My first job in food service was great, great owner and boss. My next job was horrible pretty sure we were all bullied (we didn’t think of it that way then- just had to tough up)- we had to crawl under the deep fryer table to clean the floor because grease would condense/drip down there into a puddle. One of the nastiest jobs I ever had and our boss wasn’t great either, she used that task as punishment if we messed up. The restaurant was owned by a drunk and she would come in and cuss us and call us thieves, pigs, and liars. I clocked out once in the middle of one of her tirades and never looked back. Funny thing is she called me the next morning and wanted to make me the manager, no I did not take her up on it. No more restaurant work for me.
I was raised to believe life would not be easy or fair, and if things got tough I had to be tougher. I was taught that I was responsible for what kind of life I would have and if I wasn’t happy then I needed to do something different. It was no one’s job to make me happy but mine.
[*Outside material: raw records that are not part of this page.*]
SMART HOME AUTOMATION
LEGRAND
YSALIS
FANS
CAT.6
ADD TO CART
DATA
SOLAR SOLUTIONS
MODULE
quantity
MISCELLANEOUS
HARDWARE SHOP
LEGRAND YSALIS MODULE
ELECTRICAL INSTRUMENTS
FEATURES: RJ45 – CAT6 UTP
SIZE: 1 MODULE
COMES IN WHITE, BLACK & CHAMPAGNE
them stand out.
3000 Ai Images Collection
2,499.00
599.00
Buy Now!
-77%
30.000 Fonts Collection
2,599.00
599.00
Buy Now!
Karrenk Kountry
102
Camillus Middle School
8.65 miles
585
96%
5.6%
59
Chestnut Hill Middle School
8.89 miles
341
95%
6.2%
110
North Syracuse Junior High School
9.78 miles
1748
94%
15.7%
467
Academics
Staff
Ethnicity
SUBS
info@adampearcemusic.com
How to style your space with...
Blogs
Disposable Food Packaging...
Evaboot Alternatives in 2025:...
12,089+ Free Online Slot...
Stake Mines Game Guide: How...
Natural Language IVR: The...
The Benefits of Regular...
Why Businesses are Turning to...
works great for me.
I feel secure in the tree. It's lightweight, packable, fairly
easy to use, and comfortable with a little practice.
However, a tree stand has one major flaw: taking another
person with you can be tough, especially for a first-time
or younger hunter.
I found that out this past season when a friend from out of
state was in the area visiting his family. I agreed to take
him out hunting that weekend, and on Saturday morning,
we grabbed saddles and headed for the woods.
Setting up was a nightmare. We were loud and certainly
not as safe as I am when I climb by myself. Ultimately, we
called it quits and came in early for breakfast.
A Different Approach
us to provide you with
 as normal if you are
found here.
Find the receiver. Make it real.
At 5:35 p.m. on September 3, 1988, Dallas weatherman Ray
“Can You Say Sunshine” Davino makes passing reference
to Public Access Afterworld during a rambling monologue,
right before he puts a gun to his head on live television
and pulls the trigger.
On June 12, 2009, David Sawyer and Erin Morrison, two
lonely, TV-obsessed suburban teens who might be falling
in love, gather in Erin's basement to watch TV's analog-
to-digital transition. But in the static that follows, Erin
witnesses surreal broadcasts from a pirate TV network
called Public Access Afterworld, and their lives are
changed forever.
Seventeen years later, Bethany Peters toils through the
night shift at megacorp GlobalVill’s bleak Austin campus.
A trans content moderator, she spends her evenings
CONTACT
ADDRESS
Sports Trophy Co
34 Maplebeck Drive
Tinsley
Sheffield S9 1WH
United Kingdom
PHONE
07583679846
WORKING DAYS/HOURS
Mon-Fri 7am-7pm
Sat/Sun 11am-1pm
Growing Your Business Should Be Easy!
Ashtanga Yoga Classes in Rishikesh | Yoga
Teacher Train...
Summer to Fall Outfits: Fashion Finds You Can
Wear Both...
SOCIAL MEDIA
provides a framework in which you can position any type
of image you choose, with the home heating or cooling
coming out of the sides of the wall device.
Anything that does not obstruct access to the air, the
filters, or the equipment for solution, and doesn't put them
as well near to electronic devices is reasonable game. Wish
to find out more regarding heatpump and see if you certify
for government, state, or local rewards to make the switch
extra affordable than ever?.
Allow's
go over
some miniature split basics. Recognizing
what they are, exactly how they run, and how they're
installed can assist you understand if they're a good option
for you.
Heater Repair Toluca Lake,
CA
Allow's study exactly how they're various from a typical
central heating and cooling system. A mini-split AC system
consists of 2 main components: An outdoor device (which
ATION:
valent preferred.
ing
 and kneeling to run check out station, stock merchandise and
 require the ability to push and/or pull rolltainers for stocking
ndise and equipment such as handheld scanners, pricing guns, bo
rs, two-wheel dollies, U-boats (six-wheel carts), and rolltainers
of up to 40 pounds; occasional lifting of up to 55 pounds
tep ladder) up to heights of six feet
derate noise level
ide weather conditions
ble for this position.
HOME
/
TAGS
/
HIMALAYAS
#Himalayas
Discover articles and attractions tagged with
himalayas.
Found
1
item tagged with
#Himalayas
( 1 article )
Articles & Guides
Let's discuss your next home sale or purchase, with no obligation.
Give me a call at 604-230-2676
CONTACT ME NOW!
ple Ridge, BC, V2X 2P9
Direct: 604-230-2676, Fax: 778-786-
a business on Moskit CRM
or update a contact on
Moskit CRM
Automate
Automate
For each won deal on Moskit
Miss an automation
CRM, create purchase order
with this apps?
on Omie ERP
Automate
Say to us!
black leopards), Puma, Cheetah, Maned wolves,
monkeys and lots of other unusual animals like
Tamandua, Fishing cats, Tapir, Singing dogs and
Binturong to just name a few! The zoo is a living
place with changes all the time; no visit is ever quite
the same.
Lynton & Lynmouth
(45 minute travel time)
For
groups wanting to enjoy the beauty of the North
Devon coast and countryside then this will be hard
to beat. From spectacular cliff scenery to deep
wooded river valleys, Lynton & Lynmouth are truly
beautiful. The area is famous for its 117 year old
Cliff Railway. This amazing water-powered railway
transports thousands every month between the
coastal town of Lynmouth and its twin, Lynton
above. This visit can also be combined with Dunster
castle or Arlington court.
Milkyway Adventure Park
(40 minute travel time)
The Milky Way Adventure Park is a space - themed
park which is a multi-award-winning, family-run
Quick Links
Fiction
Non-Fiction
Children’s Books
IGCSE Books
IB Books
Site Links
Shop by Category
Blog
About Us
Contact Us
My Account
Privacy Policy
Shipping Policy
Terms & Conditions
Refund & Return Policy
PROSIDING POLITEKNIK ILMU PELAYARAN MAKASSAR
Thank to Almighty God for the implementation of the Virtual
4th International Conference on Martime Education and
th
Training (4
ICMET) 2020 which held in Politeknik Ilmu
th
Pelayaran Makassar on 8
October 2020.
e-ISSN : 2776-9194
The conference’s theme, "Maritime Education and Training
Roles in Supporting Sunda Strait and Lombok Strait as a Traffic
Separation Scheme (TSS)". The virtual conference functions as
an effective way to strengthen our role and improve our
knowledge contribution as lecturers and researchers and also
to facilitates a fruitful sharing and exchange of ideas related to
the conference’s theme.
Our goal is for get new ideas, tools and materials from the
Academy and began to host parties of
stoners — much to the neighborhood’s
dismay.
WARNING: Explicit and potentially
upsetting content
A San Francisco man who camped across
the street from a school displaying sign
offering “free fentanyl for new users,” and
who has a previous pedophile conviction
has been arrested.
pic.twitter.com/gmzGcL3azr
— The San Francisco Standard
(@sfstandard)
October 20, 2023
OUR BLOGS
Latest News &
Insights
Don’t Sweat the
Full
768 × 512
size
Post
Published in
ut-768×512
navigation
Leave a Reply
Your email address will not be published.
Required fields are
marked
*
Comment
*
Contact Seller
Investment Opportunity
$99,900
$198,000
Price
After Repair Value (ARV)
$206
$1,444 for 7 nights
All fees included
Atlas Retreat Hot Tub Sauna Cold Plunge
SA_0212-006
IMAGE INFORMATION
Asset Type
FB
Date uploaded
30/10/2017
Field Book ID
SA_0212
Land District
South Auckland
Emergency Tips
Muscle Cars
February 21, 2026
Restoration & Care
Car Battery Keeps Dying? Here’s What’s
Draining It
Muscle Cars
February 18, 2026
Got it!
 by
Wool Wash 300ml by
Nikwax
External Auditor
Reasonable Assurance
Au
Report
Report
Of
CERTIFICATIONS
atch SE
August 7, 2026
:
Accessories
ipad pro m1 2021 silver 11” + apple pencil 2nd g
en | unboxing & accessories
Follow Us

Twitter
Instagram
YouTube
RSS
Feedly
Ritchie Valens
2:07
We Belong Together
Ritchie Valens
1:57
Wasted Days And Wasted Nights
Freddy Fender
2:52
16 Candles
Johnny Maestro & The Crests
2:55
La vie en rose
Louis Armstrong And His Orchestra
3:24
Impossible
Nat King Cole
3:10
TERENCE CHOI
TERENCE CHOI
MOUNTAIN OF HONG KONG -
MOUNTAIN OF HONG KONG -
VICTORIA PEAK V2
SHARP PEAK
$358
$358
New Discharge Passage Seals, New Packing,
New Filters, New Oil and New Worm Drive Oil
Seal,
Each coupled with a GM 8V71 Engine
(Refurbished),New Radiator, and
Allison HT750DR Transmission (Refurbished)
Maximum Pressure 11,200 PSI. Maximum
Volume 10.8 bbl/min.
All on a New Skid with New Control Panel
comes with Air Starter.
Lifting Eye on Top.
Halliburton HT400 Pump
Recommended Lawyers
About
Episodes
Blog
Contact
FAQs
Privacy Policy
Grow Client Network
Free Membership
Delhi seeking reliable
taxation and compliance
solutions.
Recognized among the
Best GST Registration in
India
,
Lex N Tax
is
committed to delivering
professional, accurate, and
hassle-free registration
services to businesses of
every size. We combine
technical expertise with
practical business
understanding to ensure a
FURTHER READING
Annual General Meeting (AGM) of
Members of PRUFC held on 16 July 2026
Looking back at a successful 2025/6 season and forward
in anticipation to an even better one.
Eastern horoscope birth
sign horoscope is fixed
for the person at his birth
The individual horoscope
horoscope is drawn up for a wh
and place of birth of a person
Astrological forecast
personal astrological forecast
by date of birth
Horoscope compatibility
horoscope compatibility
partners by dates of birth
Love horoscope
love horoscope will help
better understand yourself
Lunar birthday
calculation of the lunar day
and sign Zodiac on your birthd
When people shelter children from the truth we do them no favors.
Restaurant work is even worse than working for Douglas Elliman Real Estate - one of my early jobs at 17 or 18! Not only was I bullied, I was made the scapegoat of one financial disaster because of my typing, I think...
Suicide has many fathers. It runs in families for many generations - Mariel Hemingway has been in the forefront of fighting this dread genetic disease. It also seems to be encouraged among young people today as an escape from life. Why? Why are our children not as resilient as we were?